____ Data to examine

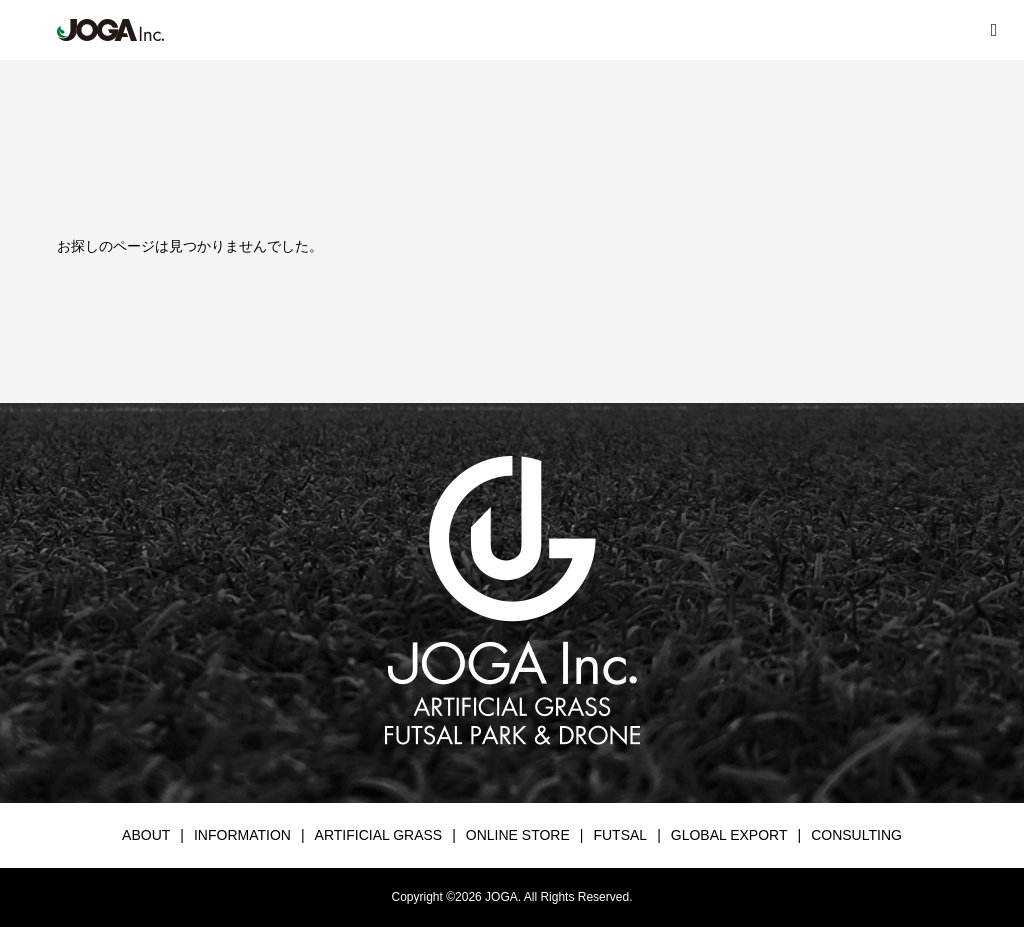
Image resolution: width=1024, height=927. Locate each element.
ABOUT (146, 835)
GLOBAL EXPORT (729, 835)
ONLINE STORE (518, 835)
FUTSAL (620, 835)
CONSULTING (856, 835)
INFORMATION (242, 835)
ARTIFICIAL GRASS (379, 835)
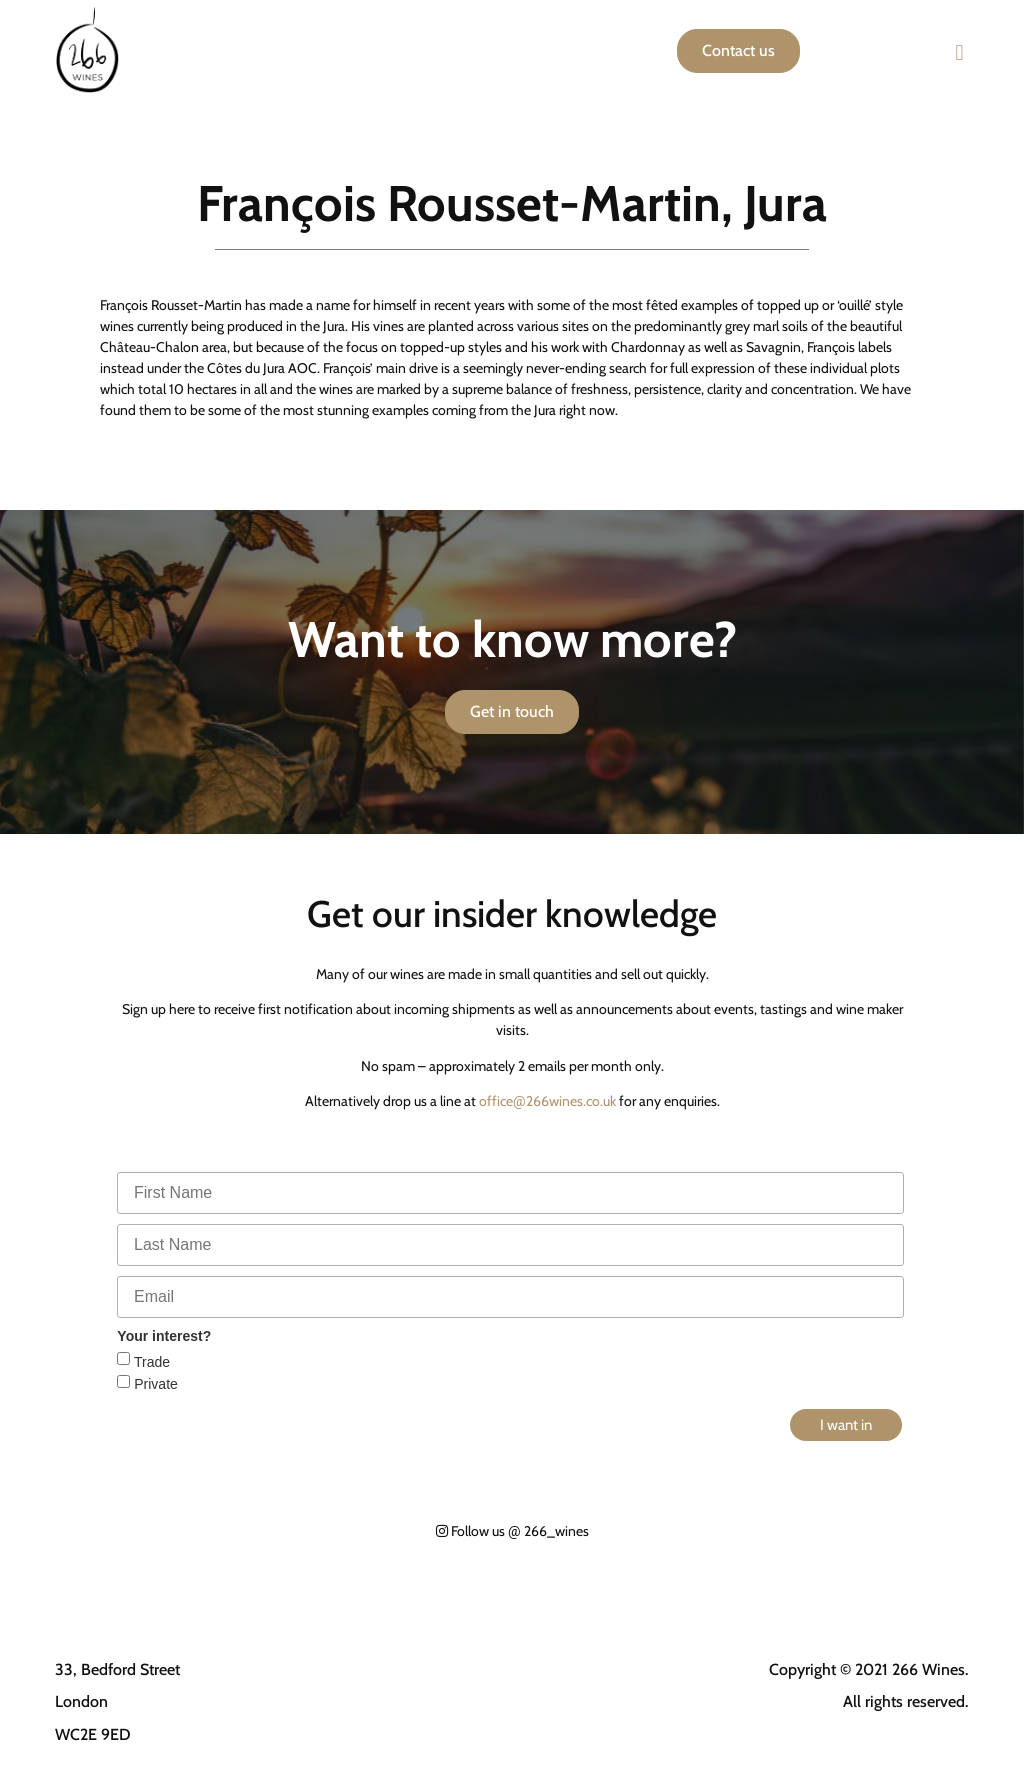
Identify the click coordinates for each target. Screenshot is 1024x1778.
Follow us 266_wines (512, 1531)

________

Lines in the material above that include the string "each" should be listed.

• Expected answer
Image resolution: width=1024, height=927. Locate each element.
Identify the click coordinates for each target. Screenshot is 1024x1778.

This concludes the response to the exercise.